The NJ Department of the Treasury has announced that the Division of Taxation will begin to mail out NJ Homestead Rebate applications to senior citizens and disabled homeowners this week.

Those in Bergen, Burlington, Cape May, Cumberland, Gloucester, Mercer, Middlesex, Passaic, Union, and Warren counties should have the application in their hands by the end of this week. Applications will be sent to residents of the other counties during the week of May 5th.

The deadline for seniors and the disabled to submit their application has been announced as June 2, 2008 – but based on past years’ experience this deadline should eventually be extended through October 31, 2008.

Rebate checks for seniors and the disabled will begin to be mailed out on or about July 31st.

The current proposed FY 2009 budget calls for reducing the NJ Gross Income threshold for receiving a NJ Homestead Rebate from $250,000 to $150,000. Corzine wants to take the rebate away from homeowners with NJ income of more than $150,000.

Those with incomes of $100,000 or less will continue to receive a rebate of 20% of their 2007 real estate tax – capped at $2,000, but under the proposed budget those with incomes of between $100,001 and $150,000 would receive a 10% rebate – up to a $1,000 maximum.
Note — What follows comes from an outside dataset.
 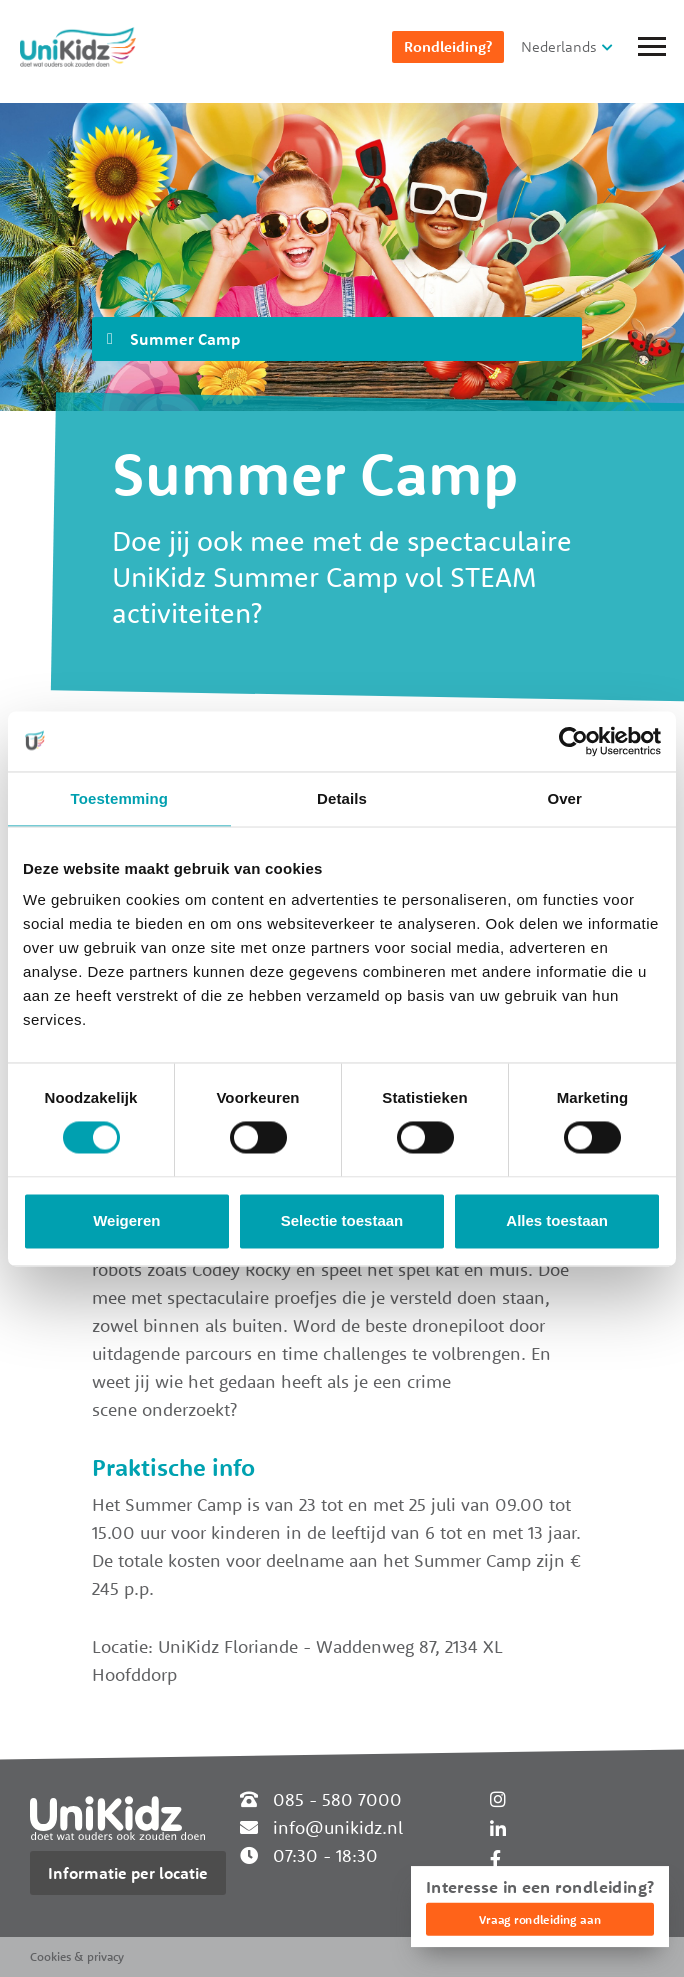 What do you see at coordinates (120, 798) in the screenshot?
I see `Toestemming [tab]` at bounding box center [120, 798].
This is down from the 15% rebate of the first $10,000 of 2006 real estate taxes that was paid to this category of income in 2007.
It appears that NJ has given up on the idea of applying the rebate amount directly against a homeowner's real estate tax billing - so that the homeowner actually pays less tax rather than having to wait for a rebate check. This method pretty much negates the basic purpose of a tax rebate check - the fact that the voter receives an actual payment directly from the State so he can exclaim, "Look what Corzine has given to me!" and, hopefully for the Democrats, act with appropriate appreciation at election time.
A tax rebate has nothing whatsoever to do with easing a homeowner's tax burden (or stimulating the economy for that matter) - it is a purely politically motivated gesture to buy votes. NJ had to raise the sales tax by 1% to pay for these rebates - so how is the average NJ taxpayer or homeowner any better off?
The idea behind the current federal rebate program is no different.